On Wifi-Display, Democratic Republics and Miracles

For a long time connecting your TV or other external monitors to your laptop has always been a hassle with cables and drivers. Your TV had an HDMI-port, but your laptop only DVI, your projector requires VGA and your MacBook can only do DP. Once you got a matching adapter, you noticed that the cable is far to short for you to sit comfortably on your couch. Fortunately, we’re about to put an end to this. At least, that was my impression when I first heard of Miracast.

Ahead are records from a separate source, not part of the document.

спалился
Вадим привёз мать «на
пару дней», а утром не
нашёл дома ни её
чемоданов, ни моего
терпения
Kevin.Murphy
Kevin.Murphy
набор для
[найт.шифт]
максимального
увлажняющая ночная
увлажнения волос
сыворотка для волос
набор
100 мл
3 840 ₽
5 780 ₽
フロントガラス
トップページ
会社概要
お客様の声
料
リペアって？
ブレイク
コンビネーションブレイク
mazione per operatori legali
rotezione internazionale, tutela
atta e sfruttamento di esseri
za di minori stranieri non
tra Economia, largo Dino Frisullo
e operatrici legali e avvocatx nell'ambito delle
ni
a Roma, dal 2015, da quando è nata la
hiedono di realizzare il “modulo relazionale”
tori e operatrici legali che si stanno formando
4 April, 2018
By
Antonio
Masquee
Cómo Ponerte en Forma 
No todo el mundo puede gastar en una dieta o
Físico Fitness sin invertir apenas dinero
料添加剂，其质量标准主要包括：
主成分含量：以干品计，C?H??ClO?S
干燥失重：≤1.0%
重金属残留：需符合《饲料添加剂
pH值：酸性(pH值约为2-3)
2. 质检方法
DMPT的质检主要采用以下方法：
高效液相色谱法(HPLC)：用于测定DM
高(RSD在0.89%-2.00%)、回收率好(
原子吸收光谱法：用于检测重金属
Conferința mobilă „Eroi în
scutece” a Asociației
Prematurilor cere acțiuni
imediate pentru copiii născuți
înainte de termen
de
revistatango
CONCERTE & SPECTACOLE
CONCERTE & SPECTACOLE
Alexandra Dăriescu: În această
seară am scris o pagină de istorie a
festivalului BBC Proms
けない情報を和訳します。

Miracast is a certification program of the Wifi-Alliance based on their Wifi-Display specification. It defines a protocol to connect external monitors via wifi to your device. A rough description would be “HDMI over Wifi” and in fact the setup is modeled closely to the HDMI standard. Unlike existing video/audio-streaming protocols, Miracast was explicitly designed for this use-case and serves it very well. When I first heard of it about one year ago, I was quite amazed that it took us until late 2012 to come up with such a simple idea. And it didn’t take me long until I started looking into it.

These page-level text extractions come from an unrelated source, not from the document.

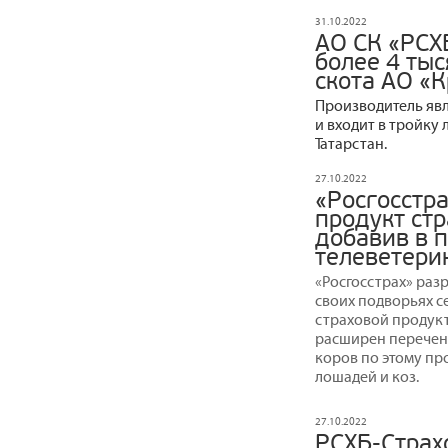
31.10.2022
АО СК «РСХ
более 4 тыс
скота АО «
Производитель явл
и входит в тройку
Татарстан.
27.10.2022
«Росгосстр
продукт ст
добавив в 
телеветери
«Росгосстрах» раз
своих подворьях 
страховой продукт
расширен перечен
коров по этому пр
лошадей и коз.
27.10.2022
РСХБ-Страхо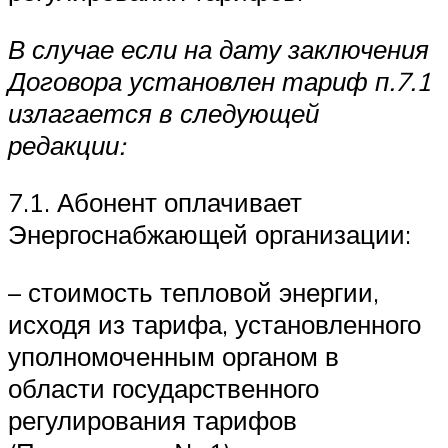
В случае если на дату заключения
Договора установлен тариф п.7.1
излагается в следующей
редакции:
7.1. Абонент оплачивает
Энергоснабжающей организации:
– стоимость тепловой энергии,
исходя из тарифа, установленного
уполномоченным органом в
области государственного
регулирования тарифов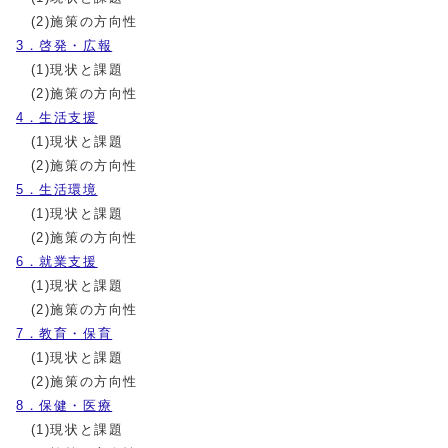
(2)施策の方向性
3．啓発・広報
(1)現状と課題
(2)施策の方向性
4．生活支援
(1)現状と課題
(2)施策の方向性
5．生活環境
(1)現状と課題
(2)施策の方向性
6．就業支援
(1)現状と課題
(2)施策の方向性
7．教育・保育
(1)現状と課題
(2)施策の方向性
8．保健・医療
(1)現状と課題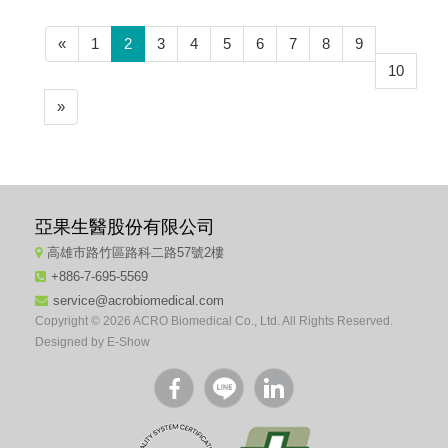
(current)
«
1
2
3
4
5
6
7
8
9
10
»
亞果生醫股份有限公司
高雄市路竹區路科二路57號2樓
+886-7-695-5569
service@acrobiomedical.com
Copyright © 2026 ACRO Biomedical Co., Ltd. All Rights Reserved.
Designed by
E-Show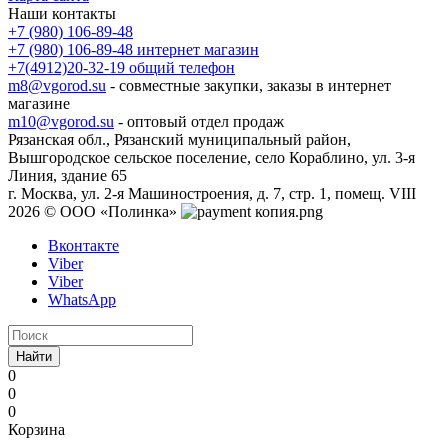
Наши контакты
+7 (980) 106-89-48
+7 (980) 106-89-48
интернет магазин
+7(4912)20-32-19
общий телефон
m8@vgorod.su
- совместные закупки, заказы в интернет
магазине
m10@vgorod.su
- оптовый отдел продаж
Рязанская обл., Рязанский муниципальный район,
Вышгородское сельское поселение, село Кораблино, ул. 3-я
Линия, здание 65
г. Москва, ул. 2-я Машиностроения, д. 7, стр. 1, помещ. VIII
2026 © ООО «Полинка»
Вконтакте
Viber
Viber
WhatsApp
Найти
0
0
0
Корзина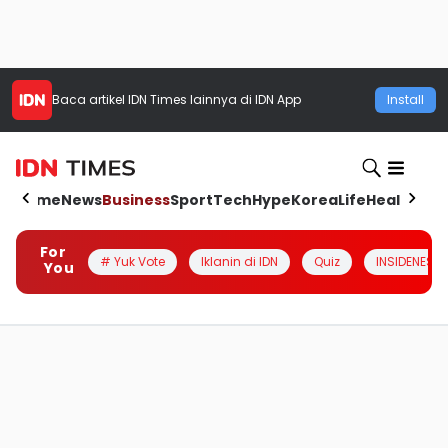
Baca artikel
IDN Times
lainnya di IDN App
Install
Home
News
Business
Sport
Tech
Hype
Korea
Life
Health
Aut
For
# Yuk Vote
Iklanin di IDN
Quiz
INSIDENESIA
You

For 4 months now I have been hacking on wifi, gstreamer and the kernel to get a working prototype. Despite many setbacks, I didn’t loose my fascination for this technology. I did complain a lot about the hundreds of kernel dead-locks, panics and crashes during development and the never-ending list of broken wifi-devices. However, to be fair I got the same amount of crashes and bugs on Android and competing proprietary Miracast products. I found a lot of other projects with the same goal, but the majority was closed-source, driver-specific, only a proof-of-concept or limited to sink-side. Nevertheless, I continued pushing code to the OpenWFD repository and registered as speaker for FOSDEM-2014 to present my results. Unfortunately, it took me until 1 week before FOSDEM to get the wifi-P2P link working realiably with an upstream driver. So during these 7 days I hacked up the protocol and streaming part and luckily got a working demo just in time. I never dared pushing that code to the public repository, though (among others it contains my birthday, which is surprisingly page-aligned, as magic mmap offset) and I doubt it will work on any setup but mine..

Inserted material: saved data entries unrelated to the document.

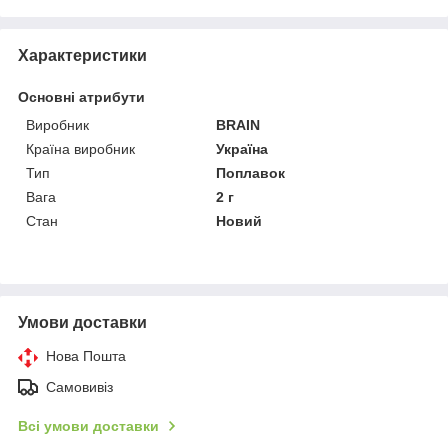
Характеристики
Основні атрибути
Виробник
BRAIN
Країна виробник
Україна
Тип
Поплавок
Вага
2 г
Стан
Новий
Умови доставки
Нова Пошта
Самовивіз
Всі умови доставки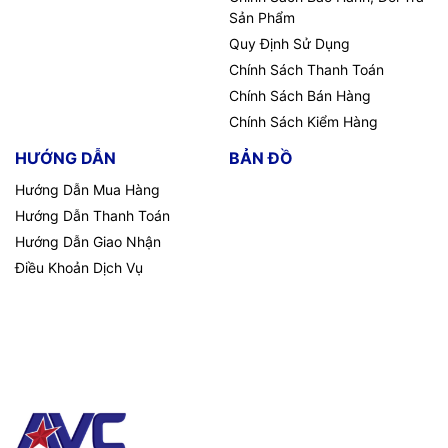
Sản Phẩm
Quy Định Sử Dụng
Chính Sách Thanh Toán
Chính Sách Bán Hàng
Chính Sách Kiểm Hàng
HƯỚNG DẪN
BẢN ĐỒ
Hướng Dẫn Mua Hàng
Hướng Dẫn Thanh Toán
Hướng Dẫn Giao Nhận
Điều Khoản Dịch Vụ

The first day after FOSDEM I trashed OpenWFD and decided to start all over again writing a properly integrated solution based on my past experience. Remembering the advice of a friend (“Projects with ‘Open’ in their name are just like countries named ‘Democratic Republic of …'”) I also looked for a new name. Given the fact that it requires a miracle to get Wifi-P2P working, it didn’t take me long to come up with something I liked. I hereby proudly announce: MiracleCast


The core of MiracleCast is a daemon called miracled. It runs as system-daemon and manages local links, performs peer-discovery on request and handles protocol encoding and parsing. The daemon is independent of desktop environments or data transports and serves as local authority for all display-streaming protocols. While Miracast will stay the main target, other competing technologies like Chromecast, Airtame and AirPlay can be integrated quite easily.

The miraclectl command-line tool can be used to control the daemon. It can create new connections, modify parameters or destroy them again. It also supports an interactive mode where it displays events from miracled when they arrive, displays incoming connection attempts and allows direct user-input to accept or reject any requests.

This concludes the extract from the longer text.